> Exercise goal
Your answer should be every line of the entries that has the string "Community" in it.

[Stored data entries]
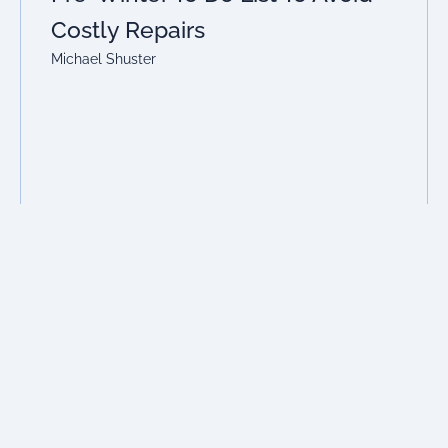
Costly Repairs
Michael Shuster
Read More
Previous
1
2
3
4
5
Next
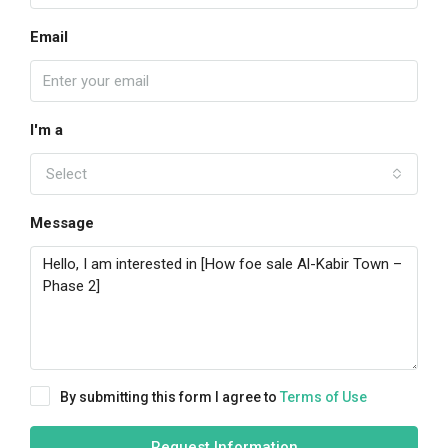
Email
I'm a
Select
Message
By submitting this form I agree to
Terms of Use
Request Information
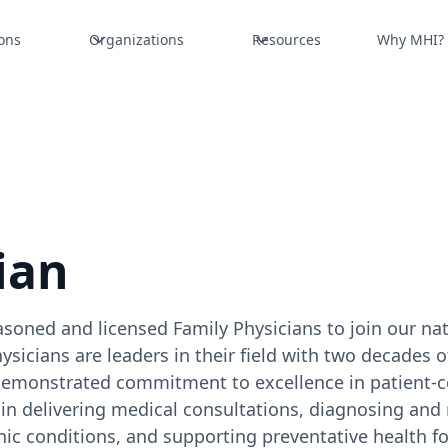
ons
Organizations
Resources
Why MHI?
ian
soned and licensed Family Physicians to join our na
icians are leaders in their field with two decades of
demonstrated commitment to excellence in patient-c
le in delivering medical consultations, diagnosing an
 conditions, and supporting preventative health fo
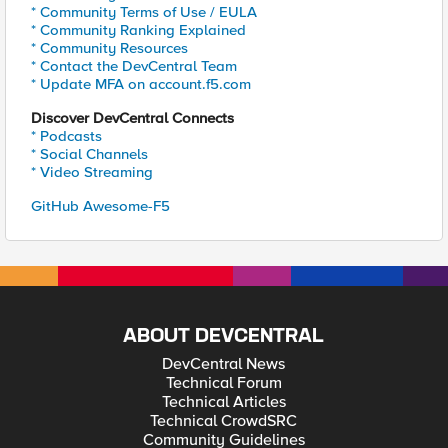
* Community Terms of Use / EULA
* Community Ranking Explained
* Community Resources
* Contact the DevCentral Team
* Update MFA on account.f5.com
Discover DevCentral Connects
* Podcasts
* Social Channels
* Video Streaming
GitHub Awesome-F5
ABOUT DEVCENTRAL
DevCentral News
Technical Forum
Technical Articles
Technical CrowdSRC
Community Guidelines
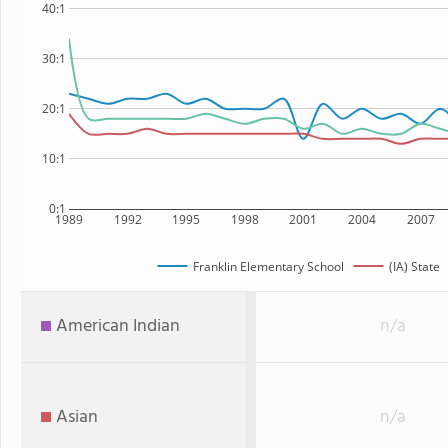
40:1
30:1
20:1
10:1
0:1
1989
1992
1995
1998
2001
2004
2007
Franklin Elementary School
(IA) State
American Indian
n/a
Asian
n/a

> Answer section
* Community Terms of Use / EULA
* Community Ranking Explained
* Community Resources
Community Guidelines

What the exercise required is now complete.